Ruth:  Emails do get lost on occasion......especially with bigger  companies that have a large volume of traffic.

I always send a follow-up email (and identify it as such) if I don't get a response to a first email within a reasonable time frame..... maybe 10 days to two weeks at the outside.  And you might consider a call to their technical service people who are pretty easy to get in touch with; but sometimes a little difficult to communicate with.  In this case, I would also contact Woodturningz about your Majestic problem.   

If PSI continues to ignore your emails, send them one last message letting them know that you are changing vendors and won't be sending anymore money their way!!



> It would be nice if we could use our numbers to approach manufacturers to improve the quality of the product.



I agree that would be nice; but I suspect the active membership of IAP is a fairly small part of the customer base of the big pen companies and they don't need to pay as much attention to us as we would like.


----------



## johncrane (Jun 8, 2008)

Ok this is the pen l have talking about after my last posting l decided too pull the pen apart and try too figure out what's going l also took these photos to show, it is clear to me now this pen has some real problems, the center threads are showing plating problems l had missed seeing that as l was more concerned about the grip.


----------



## Texatdurango (Jun 8, 2008)

John, we'll get to the bottom of this yet!

The plot thickens....

I'm writing with my home made fountain pen this morning when I noticed something so decided to post my thoughts.

The more I think about this problem, the less I think it's a manufacturing fault and more a users fault.  The photo below is a "home built".  It uses a nib from a Ligero kit and the cap is all acrylic.  While the nib isn't metal, it does show similar circular scratch patterns as some of the photos shown in this and another thread.

What is interesting are the dimensions of the nib and cap.  You will note that the cap threads are .450" dia. and the rest of the cap is 7/16" or .437" and all smooth plastic, nothing else is in there to cause scratching.  That leaves plenty of clearance for the nib to enter the cap without anything cutting anything.  Please note the curved shape of the nib, the center area where the scratchs occur is .387 diameter.

How does the cap leave these marks when the threads are .450 dia and the center of the nib is .387 AND it's the narrowest part of the nib.  If the threads were doing this, you would think the widest part of the nib would be damaged but it's not, only the center, narrow section.

As stated earlier, I don't have the answer, but I sure as heck would rather find out what's causing this rather than jumping on the forum saying Craft Supply sucks and has bad pens or plating problems and will their warranty cover this type of damage.  That thinking gets us nowhere and I think we should shift from blame and focus on solving the problem, after all, we are a bunch of sharp pen makers right?

Here is my pen, look at the dimensions then look at the similar scratch marks and think about what you see and lets come up with some thoughts as to what is causing this.  By the way, this was one of my junkers, is only a few months old and was put in a pen rack and rotated with my other fountain pens so hasn't seen that much use so I was surprised to see the marks.


----------



## redfishsc (Jun 8, 2008)

> _Originally posted by OKLAHOMAN_
> 
> Ruth, the products in the thread you gave a link to are not from CSUSA, your Mejestic is Penn State




&lt;&lt;&lt;&lt;Roy, this post may sound like a bickering contest, but it's not intended to be-- just a good discussion&gt;&gt;&gt;&gt;&gt;&gt;

The reseller isn't the source, but they ARE the ones who I am buying from.

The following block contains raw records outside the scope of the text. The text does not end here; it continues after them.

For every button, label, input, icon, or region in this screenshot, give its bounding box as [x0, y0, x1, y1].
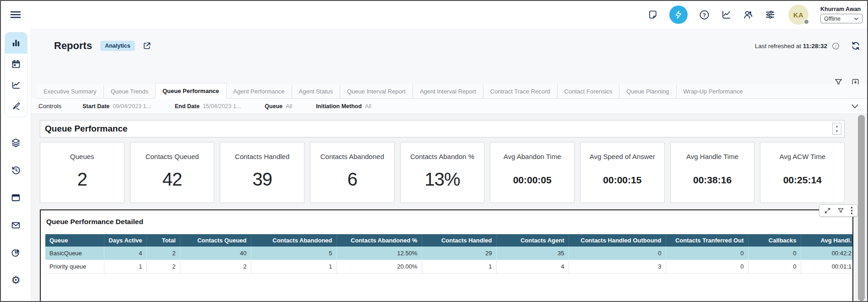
calendar-icon	[11, 59, 21, 69]
kpi-label: Avg ACW Time	[760, 153, 844, 160]
metrics-icon[interactable]	[721, 9, 732, 20]
refresh-icon[interactable]	[851, 41, 861, 51]
help-icon[interactable]: ?	[699, 9, 710, 20]
tab-agent-interval-report[interactable]: Agent Interval Report	[412, 85, 483, 98]
cell: BasicQueue	[45, 247, 104, 260]
tab-agent-performance[interactable]: Agent Performance	[227, 85, 292, 98]
sidebar: ⚙	[1, 28, 31, 301]
section-header: Queue Performance ▲ ▼	[40, 120, 845, 137]
expand-icon[interactable]	[824, 207, 831, 214]
section-spinner-control[interactable]: ▲ ▼	[832, 123, 841, 135]
sidebar-item-metrics[interactable]	[5, 75, 27, 96]
tab-queue-trends[interactable]: Queue Trends	[103, 85, 155, 98]
agents-icon[interactable]	[743, 9, 754, 20]
table-wrap: QueueDays ActiveTotalContacts QueuedCont…	[45, 234, 852, 274]
table-row-priority-queue[interactable]: Priority queue122120.00%1430000:01:1	[45, 260, 852, 273]
kpi-card-avg-acw-time: Avg ACW Time00:25:14	[760, 142, 845, 203]
column-header-days-active[interactable]: Days Active	[104, 234, 146, 247]
sidebar-item-browser[interactable]	[5, 187, 27, 208]
sidebar-item-settings[interactable]: ⚙	[5, 269, 27, 291]
sidebar-item-design[interactable]	[5, 96, 27, 117]
column-header-contacts-agent[interactable]: Contacts Agent	[496, 234, 569, 247]
control-start-date[interactable]: Start Date09/04/2023 1...	[82, 103, 151, 110]
status-select[interactable]: Offline	[820, 14, 863, 23]
external-link-icon[interactable]	[142, 41, 152, 50]
sidebar-item-calendar[interactable]	[5, 54, 27, 75]
column-header-total[interactable]: Total	[146, 234, 180, 247]
column-header-contacts-abandoned[interactable]: Contacts Abandoned	[251, 234, 336, 247]
kpi-value: 42	[130, 169, 214, 190]
kpi-label: Queues	[40, 153, 124, 160]
kpi-card-contacts-handled: Contacts Handled39	[220, 142, 304, 203]
kpi-card-avg-abandon-time: Avg Abandon Time00:00:05	[490, 142, 575, 203]
info-icon[interactable]: i	[832, 42, 840, 50]
top-bar: ? KA	[1, 1, 867, 28]
kpi-card-contacts-queued: Contacts Queued42	[130, 142, 215, 203]
app-window: ? KA	[0, 0, 868, 302]
tab-queue-planning[interactable]: Queue Planning	[619, 85, 676, 98]
kpi-value: 00:25:14	[760, 175, 844, 186]
tab-queue-interval-report[interactable]: Queue Interval Report	[340, 85, 412, 98]
cell: 0	[569, 247, 666, 260]
cell: 2	[146, 260, 180, 273]
tab-wrap-up-performance[interactable]: Wrap-Up Performance	[676, 85, 750, 98]
cell: 0	[666, 247, 748, 260]
main-content: Reports Analytics Last refreshed at 11:2…	[31, 28, 867, 301]
sidebar-item-reports[interactable]	[5, 33, 27, 54]
tab-agent-status[interactable]: Agent Status	[292, 85, 340, 98]
user-avatar[interactable]: KA	[788, 5, 808, 25]
lightning-icon[interactable]	[669, 5, 688, 24]
hamburger-menu-icon[interactable]	[9, 8, 22, 21]
control-value: 09/04/2023 1...	[113, 103, 151, 110]
tab-queue-performance[interactable]: Queue Performance	[155, 83, 227, 99]
kpi-value: 39	[220, 169, 304, 190]
kpi-label: Contacts Abandon %	[401, 153, 484, 160]
cell: 1	[422, 260, 496, 273]
controls-collapse-chevron-icon[interactable]	[851, 104, 859, 109]
sidebar-item-history[interactable]	[5, 159, 27, 181]
control-initiation-method[interactable]: Initiation MethodAll	[316, 103, 371, 110]
sliders-icon[interactable]	[765, 9, 776, 20]
spinner-up-icon: ▲	[835, 125, 839, 128]
vertical-scrollbar[interactable]	[858, 115, 865, 301]
sidebar-item-mail[interactable]	[5, 214, 27, 236]
kebab-menu-icon[interactable]	[851, 207, 853, 214]
kpi-value: 00:00:05	[490, 175, 574, 186]
control-end-date[interactable]: End Date15/04/2023 1...	[175, 103, 241, 110]
cell: 00:01:1	[801, 260, 852, 273]
cell: 1	[251, 260, 336, 273]
table-row-basicqueue[interactable]: BasicQueue4240512.50%293500000:42:2	[45, 247, 852, 260]
bar-chart-icon	[11, 38, 21, 48]
column-header-contacts-handled-outbound[interactable]: Contacts Handled Outbound	[569, 234, 666, 247]
sidebar-item-flows[interactable]	[5, 132, 27, 153]
kpi-card-contacts-abandon: Contacts Abandon %13%	[400, 142, 485, 203]
column-header-avg-handl[interactable]: Avg Handl.	[801, 234, 852, 247]
history-icon	[11, 165, 21, 176]
kpi-row: Queues2Contacts Queued42Contacts Handled…	[40, 142, 845, 203]
sidebar-item-analytics-pie[interactable]	[5, 242, 27, 263]
column-header-callbacks[interactable]: Callbacks	[748, 234, 801, 247]
cell: 2	[146, 247, 180, 260]
control-queue[interactable]: QueueAll	[265, 103, 292, 110]
table-filter-funnel-icon[interactable]	[837, 207, 844, 214]
tab-contact-forensics[interactable]: Contact Forensics	[557, 85, 619, 98]
column-header-contacts-handled[interactable]: Contacts Handled	[422, 234, 496, 247]
dashboard-canvas: Queue Performance ▲ ▼ Queues2Contacts Qu…	[31, 114, 867, 301]
tab-executive-summary[interactable]: Executive Summary	[37, 85, 103, 98]
cell: 4	[104, 247, 146, 260]
notes-icon[interactable]	[647, 9, 658, 20]
column-header-contacts-queued[interactable]: Contacts Queued	[180, 234, 251, 247]
column-header-queue[interactable]: Queue	[45, 234, 104, 247]
column-header-contacts-abandoned[interactable]: Contacts Abandoned %	[336, 234, 422, 247]
table-title: Queue Performance Detailed	[46, 218, 143, 226]
cell: 4	[496, 260, 569, 273]
column-header-contacts-tranferred-out[interactable]: Contacts Tranferred Out	[666, 234, 748, 247]
topbar-actions: ? KA	[647, 1, 863, 28]
cell: 0	[748, 260, 801, 273]
tab-contract-trace-record[interactable]: Contract Trace Record	[483, 85, 557, 98]
cell: 20.00%	[336, 260, 422, 273]
refresh-area: Last refreshed at 11:28:32 i	[755, 41, 861, 51]
kpi-card-avg-handle-time: Avg Handle Time00:38:16	[670, 142, 755, 203]
design-brush-icon	[11, 101, 21, 111]
layers-icon	[11, 137, 21, 148]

I'd wager that the Jr. Majestic that I have is made by the same company (maybe Dayacom?) that makes the Jr. Gent-- the nib ends compare identical when placed side by side. The nib holders will fit back and forth as if they were clones. I have a Jr. Majestic that I use frequently but does not show the nib damage as his pic does, but I do have a Jr. Gent that has the same damage. Dayacom does not list the Jr. Majestic on their site but that doesn't really mean anything.




> redfishsc's comment about craft supply usa is out of line in my mind.



My comments are only an opinion and based on a rather dismal track record I've had with CSA pens over the past year and a half. Instruction manuals giving the wrong drill sizes, rhodium and ti-gold pitting like crazy, Americana FP/RB snap mechanisms breaking, a defective nib on an Imperial, center bands that are loose and free-wheel on Emperors and Gents, just to name the more irritating ones. 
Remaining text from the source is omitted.